This 43-year-old Finn is getting the greater exposure here, with a two-part festival, a study day, and even a Lindberg Lounge in the Festival Hall ballroom. Some of the concerts are touring, too. Yet Related Rocks puts the composer in a wide musical context (east European folk music as well as Stravinsky, etc) and actually includes no more than two works by Lindberg in any individual programme. Cantigas was written in 1998-9 for the Cleveland Orchestra and lasts around 20 minutes. It is thus a recent example of Lindberg's considerable prowess as a purveyor of brightly coloured, brilliantly orchestrated scores, including a much higher percentage of genuinely fast music than composers tend to produce these days. It is also, however, a good example of its creator's move away from rhythm, gesture and sheer sonority as prime features to greater concern for harmonic thinking in the context of goal-directed structures.

Two features of Cantigas seem especially significant on a single hearing. One is the prominence of the interval of a perfect fifth, arising from the work's inspiration in medieval Spanish songs (hence the title), which seems to act – thematically as well as harmonically – as a unifying element. While welcoming this further stage in Lindberg's evolution of a more personal harmonic language, I felt that its surface consequences – somewhat anonymous melodic material, brass fanfares and so on – quickly proved rather tiresomely obvious.

The other immediately evident feature of Cantigas is its controlled deployment of acceleration and deceleration in terraced, yet quickly evolving sequences.
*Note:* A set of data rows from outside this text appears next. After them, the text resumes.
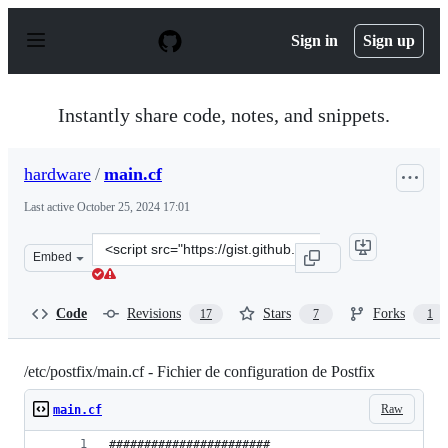
S
k
Sign in
Sign up
i
p
t
o
Instantly share code, notes, and snippets.
c
o
n
hardware
/
main.cf
t
e
Last active
October 25, 2024 17:01
n
t
Clone
Embed
this
repository
at
Code
Revisions
Stars
Forks
17
7
1
&lt;script
src=&quot;https://gist.github.com/hardware/b26918353c6
/etc/postfix/main.cf - Fichier de configuration de Postfix
Raw
main.cf
#######################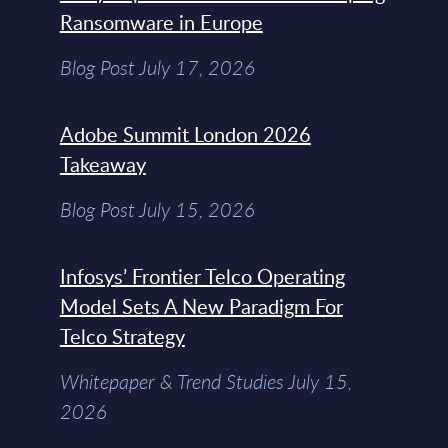
Ransomware in Europe
Blog Post July 17, 2026
Adobe Summit London 2026
Takeaway
Blog Post July 15, 2026
Infosys’ Frontier Telco Operating
Model Sets A New Paradigm For
Telco Strategy
Whitepaper & Trend Studies July 15,
2026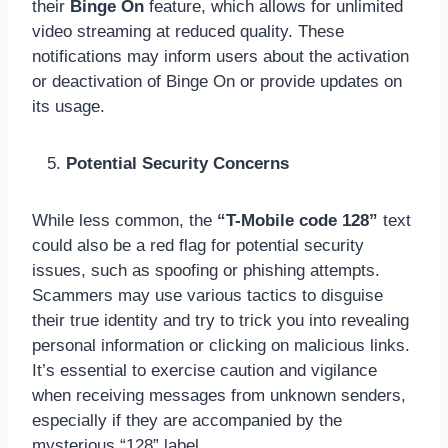
their
Binge On
feature, which allows for unlimited
video streaming at reduced quality. These
notifications may inform users about the activation
or deactivation of Binge On or provide updates on
its usage.
Potential Security Concerns
While less common, the
“T-Mobile code 128”
text
could also be a red flag for potential security
issues, such as spoofing or phishing attempts.
Scammers may use various tactics to disguise
their true identity and try to trick you into revealing
personal information or clicking on malicious links.
It’s essential to exercise caution and vigilance
when receiving messages from unknown senders,
especially if they are accompanied by the
mysterious “128” label.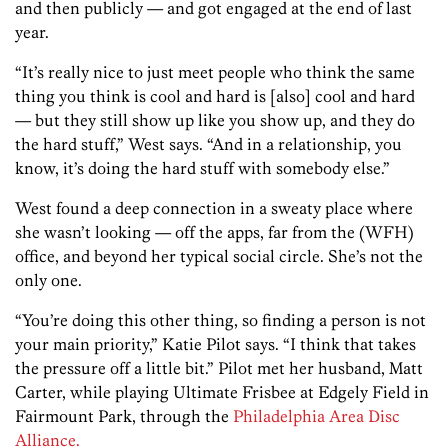
and then publicly — and got engaged at the end of last
year.
“It’s really nice to just meet people who think the same
thing you think is cool and hard is [also] cool and hard
— but they still show up like you show up, and they do
the hard stuff,” West says. “And in a relationship, you
know, it’s doing the hard stuff with somebody else.”
West found a deep connection in a sweaty place where
she wasn’t looking — off the apps, far from the (WFH)
office, and beyond her typical social circle. She’s not the
only one.
“You’re doing this other thing, so finding a person is not
your main priority,” Katie Pilot says. “I think that takes
the pressure off a little bit.” Pilot met her husband, Matt
Carter, while playing Ultimate Frisbee at Edgely Field in
Fairmount Park, through the
Philadelphia Area Disc
Alliance.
This leads to a very successful attempt to refine the pacing and the unfolding of different types of slow as well as fast music, making a significant contribution to Lindberg's already enviable capacity for providing music of structural depth as well as surface excitement.

It was good to see a much bigger audience for this composer's music than it received when Lindberg was the first Meltdown director back in the 1980s. On Tuesday, listeners were rewarded with a sensitively complementary, scrupulously prepared and excellently executed programme, which surrounded the new work with Russian music. Excerpts from Mussorgsky's Boris Godunov featured Paata Burchuladze as an impassioned, theatrical and wonderfully hall-engulfing presence; theatricality, too, from the percussion department. And Stravinsky's The Rite of Spring gained considerably through Esa-Pekka Salonen's careful observation of the composer's low as well as high dynamic markings, and by holding back until all hell thrillingly broke out at the Vivo section of "Spring Rounds".